De même, la négociation actuelle « portant sur la conservation et l’utilisation durable de la biodiversité marine des zones ne relevant pas de la juridiction nationale » dite « BBNJ » nous donne l’occasion de porter la voix de la France. Car à deux cents milles nautiques de la côte débute la haute mer, un espace hors de toute juridiction nationale où la liberté est la règle et la coopération l’exception, un espace amené à être soumis à de plus fortes tensions en raison des importants bénéfices attendus de l’exploitation de ses différentes ressources.
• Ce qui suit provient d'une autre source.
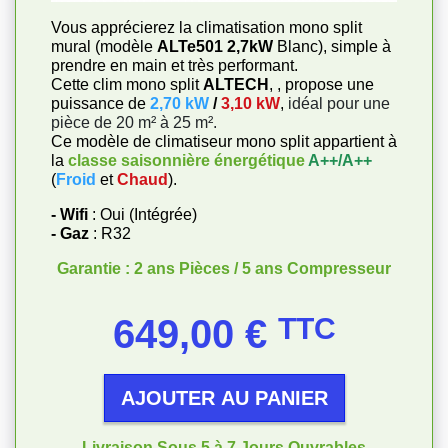
Vous apprécierez la climatisation mono split
mural (modèle
ALTe501 2,7kW
Blanc), simple à
prendre en main et très performant.
Cette clim mono split
ALTECH
, , propose une
puissance de
2,70 kW
/
3,10 kW
,
idéal pour une
pièce de 20 m² à 25 m².
Ce modèle de climatiseur mono split appartient à
la
classe saisonnière énergétique
A++/A++
(
Froid
et
Chaud
).
- Wifi
: Oui (Intégrée)
- Gaz
: R32
Garantie : 2 ans Pièces / 5 ans Compresseur
Prix
649,00 €
TTC
AJOUTER AU PANIER
Livraison Sous 5 à 7 Jours Ouvrables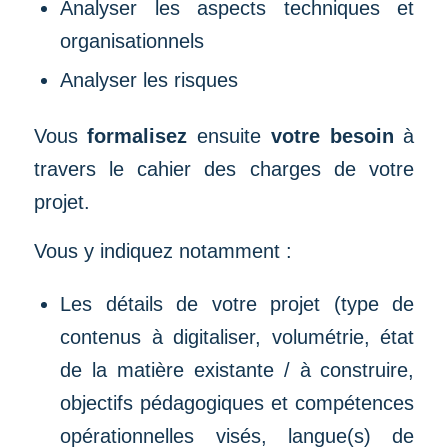
Analyser les aspects techniques et
organisationnels
Analyser les risques
Vous
formalisez
ensuite
votre besoin
à
travers le cahier des charges de votre
projet.
Vous y indiquez notamment :
Les détails de votre projet (type de
contenus à digitaliser, volumétrie, état
de la matière existante / à construire,
objectifs pédagogiques et compétences
opérationnelles visés, langue(s) de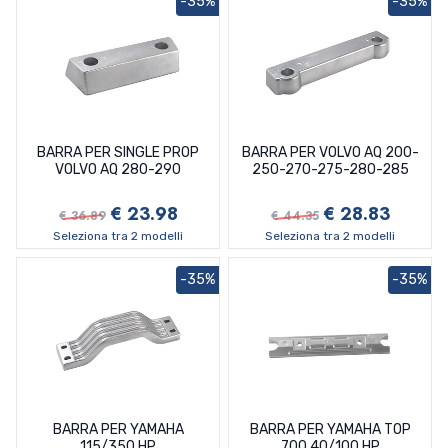
-35%
-35%
BARRA PER SINGLE PROP
BARRA PER VOLVO AQ 200-
VOLVO AQ 280-290
250-270-275-280-285
€ 23.98
€ 28.83
€ 36.89
€ 44.35
Seleziona tra 2 modelli
Seleziona tra 2 modelli
-35%
-35%
BARRA PER YAMAHA
BARRA PER YAMAHA TOP
115/350 HP
700 40/100 HP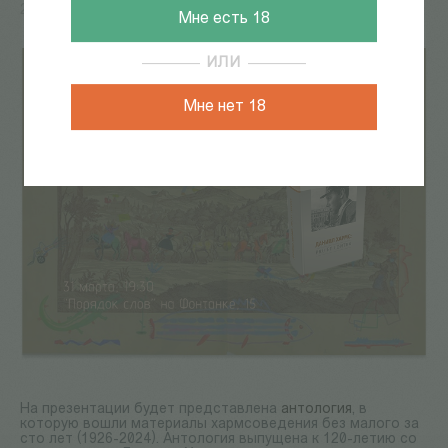
27 Мар 2026
Мне есть 18
ИЛИ
Мне нет 18
На презентации будет представлена
антология
, в
которую вошли материалы хармсоведения без малого за
сто лет (1926-2024). Антология выпущена к 120-летию со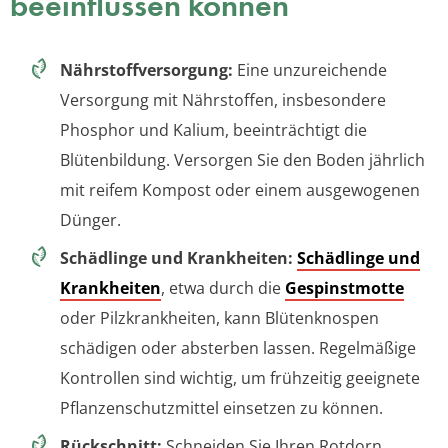
beeinflussen können
Nährstoffversorgung:
Eine unzureichende
Versorgung mit Nährstoffen, insbesondere
Phosphor und Kalium, beeinträchtigt die
Blütenbildung. Versorgen Sie den Boden jährlich
mit reifem Kompost oder einem ausgewogenen
Dünger.
Schädlinge und Krankheiten:
Schädlinge und
Krankheiten
, etwa durch die
Gespinstmotte
oder Pilzkrankheiten, kann Blütenknospen
schädigen oder absterben lassen. Regelmäßige
Kontrollen sind wichtig, um frühzeitig geeignete
Pflanzenschutzmittel einsetzen zu können.
Rückschnitt:
Schneiden Sie Ihren Rotdorn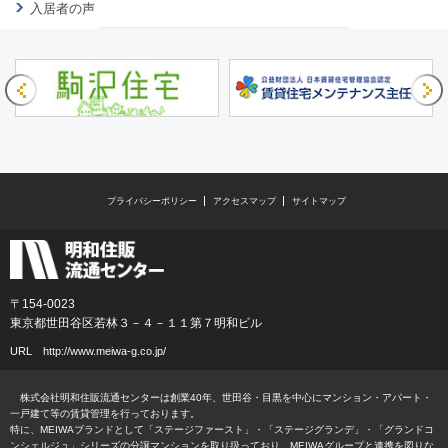
入居者の声
プライバシーポリシー
アクセスマップ
サイトマップ
〒154-0023
東京都世田谷区若林３－４－１１第７明和ビル
URL
http://www.meiwa-g.co.jp/
株式会社明和住販流通センターは創業40年、世田谷・目黒を中心にマンション・アパート・
一戸建て等の賃貸管理を行っております。
特に、MEIWAブランドとして「ステージファースト」・「ステージグランデ」・「グランドコ
ンシェルジュ」シリーズの分譲マンションを取り扱っており、MEIWAグループと連携を図りな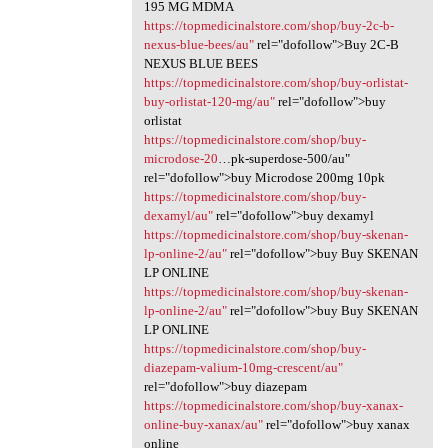
195 MG MDMA
https://topmedicinalstore.com/shop/buy-2c-b-
nexus-blue-bees/au"
rel="dofollow">Buy 2C-B
NEXUS BLUE BEES
https://topmedicinalstore.com/shop/buy-orlistat-
buy-orlistat-120-mg/au"
rel="dofollow">buy
orlistat
https://topmedicinalstore.com/shop/buy-
microdose-20
…pk-superdose-500/au"
rel="dofollow">buy Microdose 200mg 10pk
https://topmedicinalstore.com/shop/buy-
dexamyl/au"
rel="dofollow">buy dexamyl
https://topmedicinalstore.com/shop/buy-skenan-
lp-online-2/au"
rel="dofollow">buy Buy SKENAN
LP ONLINE
https://topmedicinalstore.com/shop/buy-skenan-
lp-online-2/au"
rel="dofollow">buy Buy SKENAN
LP ONLINE
https://topmedicinalstore.com/shop/buy-
diazepam-valium-10mg-crescent/au"
rel="dofollow">buy diazepam
https://topmedicinalstore.com/shop/buy-xanax-
online-buy-xanax/au"
rel="dofollow">buy xanax
online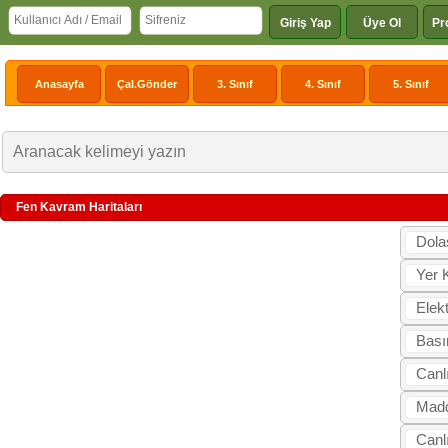
Giriş Yap
Üye Ol
Pr
Anasayfa
Çal.Gönder
3. Sınıf
4. Sınıf
5. Sınıf
Fen Kavram Haritaları
Dola
Yer 
Elekt
Bası
Canlı
Madd
Canl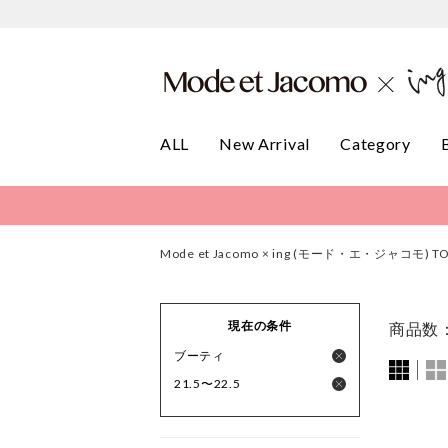
ALL
New Arrival
Category
Mode et Jacomo × ing (モード・エ・ジャコモ) T
現在の条件
商品数
ブーティ
21.5〜22.5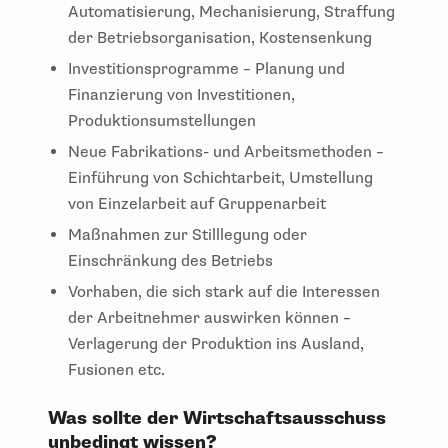
der Betriebsorganisation, Kostensenkung
Investitionsprogramme – Planung und
Finanzierung von Investitionen,
Produktionsumstellungen
Neue Fabrikations- und Arbeitsmethoden –
Einführung von Schichtarbeit, Umstellung
von Einzelarbeit auf Gruppenarbeit
Maßnahmen zur Stilllegung oder
Einschränkung des Betriebs
Vorhaben, die sich stark auf die Interessen
der Arbeitnehmer auswirken können –
Verlagerung der Produktion ins Ausland,
Fusionen etc.
Was sollte der Wirtschaftsausschuss
unbedingt wissen?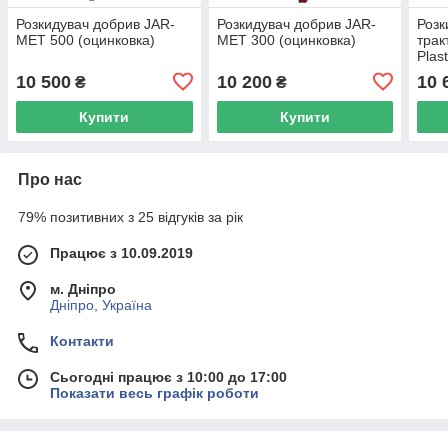
Розкидувач добрив JAR-
Розкидувач добрив JAR-
Розк
MET 500 (оцинковка)
MET 300 (оцинковка)
трак
Plas
з ка
10 500
10 200
10 
₴
₴
Купити
Купити
Про нас
79% позитивних з 25 відгуків за рік
Працює з 10.09.2019
м. Дніпро
Дніпро, Україна
Контакти
Сьогодні працює з 10:00 до 17:00
Показати весь графік роботи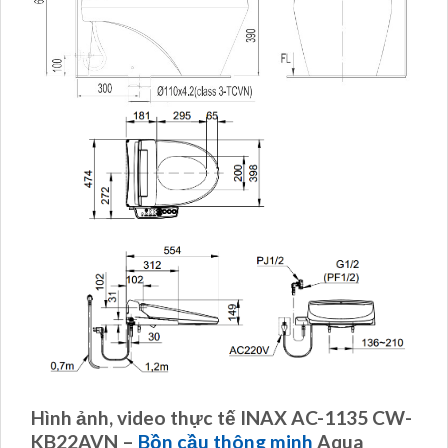
Hình ảnh, video thực tế INAX AC-1135 CW-
KB22AVN –
Bồn cầu thông minh
Aqua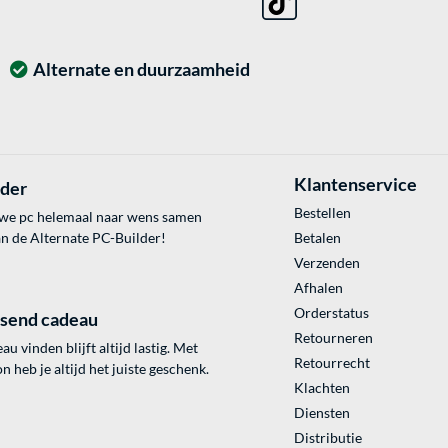
Alternate en duurzaamheid
Klantenservice
lder
Bestellen
uwe pc helemaal naar wens samen
an de Alternate PC-Builder!
Betalen
Verzenden
Afhalen
Orderstatus
ssend cadeau
Retourneren
au vinden blijft altijd lastig. Met
Retourrecht
 heb je altijd het juiste geschenk.
Klachten
Diensten
Distributie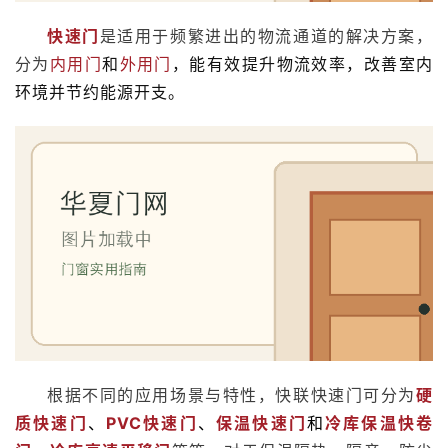
快速门
是适用于频繁进出的物流通道的解决方案，
分为
内用门
和
外用门
，能有效提升物流效率，改善室内
环境并节约能源开支。
根据不同的应用场景与特性，快联快速门可分为
硬
质快速门
、
PVC快速门
、
保温快速门
和
冷库保温快卷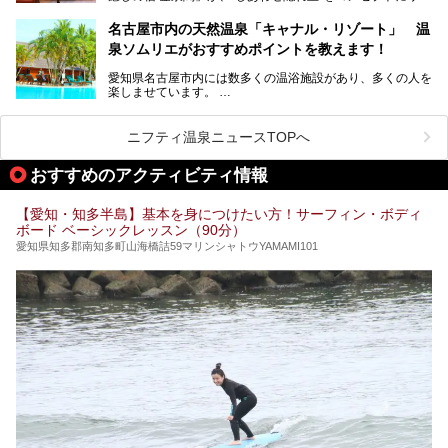
ューアルオープンします。
名古屋市内の天然温泉「キャナル・リゾート」 温
天然ラドン温泉が堪能できるお風呂や、新設・改装された客
泉ソムリエがおすすめポイントを教えます！
室、地元の食材と温泉水で作られたお料理……。
新しくなった「猿投温泉 癒しの宿 金泉閣」の魅力を丸ごと
愛知県名古屋市内には数多くの温浴施設があり、多くの人を
ご紹介します。
楽しませています。
その中でも今回は「キャナル・リゾート」について、温泉ソ
ムリエの目線で紹介していきます！
ニフティ温泉ニュースTOPへ
名古屋市内にはスーパー銭湯や日帰り温泉が多く、「どこに
行こうかな？」と悩んでしまう方も多いと思います。
おすすめのアクティビティ情報
ぜひこの記事を参考にして「キャナル・リゾート」に出かけ
てみるのはいかがでしょうか？
【愛知・知多半島】基本を身につけたい方！サーフィン・ボディ
ボード ベーシックレッスン（90分）
愛知県知多郡南知多町山海橋詰59マリンシャトウYAMAMI101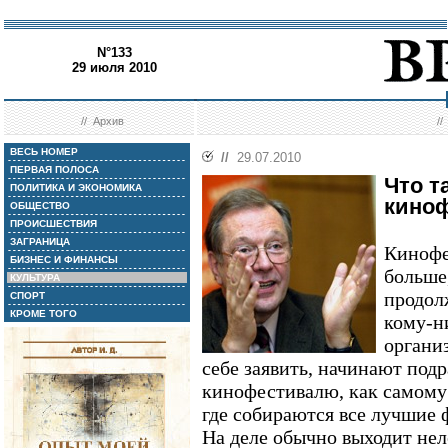
N°133
29 июля 2010
//
Архив
/
ВЕСЬ НОМЕР
//
29.07.2010
ПЕРВАЯ ПОЛОСА
Что т
ПОЛИТИКА И ЭКОНОМИКА
кино
ОБЩЕСТВО
ПРОИСШЕСТВИЯ
ЗАГРАНИЦА
Кинофе
БИЗНЕС И ФИНАНСЫ
больше,
КУЛЬТУРА
продолж
СПОРТ
КРОМЕ ТОГО
кому-н
организ
себе заявить, начинают под
кинофестивалю, как самому
где собираются все лучшие 
На деле обычно выходит нел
La négociation « BBNJ » manque cependant de visibilité dans le débat public du fait de sa grande complexité. Elle porte, certes, sur des considérations principalement juridiques mais ses implications sont profondément politiques. Nous estimons donc utile d’apporter solennellement notre soutien à la position française en vue d’obtenir un accord « le plus ambitieux possible ». En effet, les Ministres de la Transition écologique et solidaire et de l’Europe et des Affaires étrangères ont affirmé conjointement que tel était l’objectif de la France.

 

Il est donc important de préserver les services écosystémiques rendus par l’océan (régulation du climat, nourriture, matériaux, loisirs, etc.) dans une perspective de développement durable. Obtenir un accord ambitieux dans le cadre de la négociation « BBNJ » y contribuera grandement. La négociation porte, en effet, sur quatre thèmes :

– les outils de gestion par zone, dont les aires marines protégées, pour protéger la biodiversité et renforcer notre résilience face au changement climatique ;

– les études d’impact environnemental pour fournir un cadre au développement des activités économiques en haute mer ;

– les ressources génétiques et les questions liées au partage des avantages tirés de leur exploitation ;

– le renforcement des capacités et le transfert de techniques marines au profit des États en voie de développement.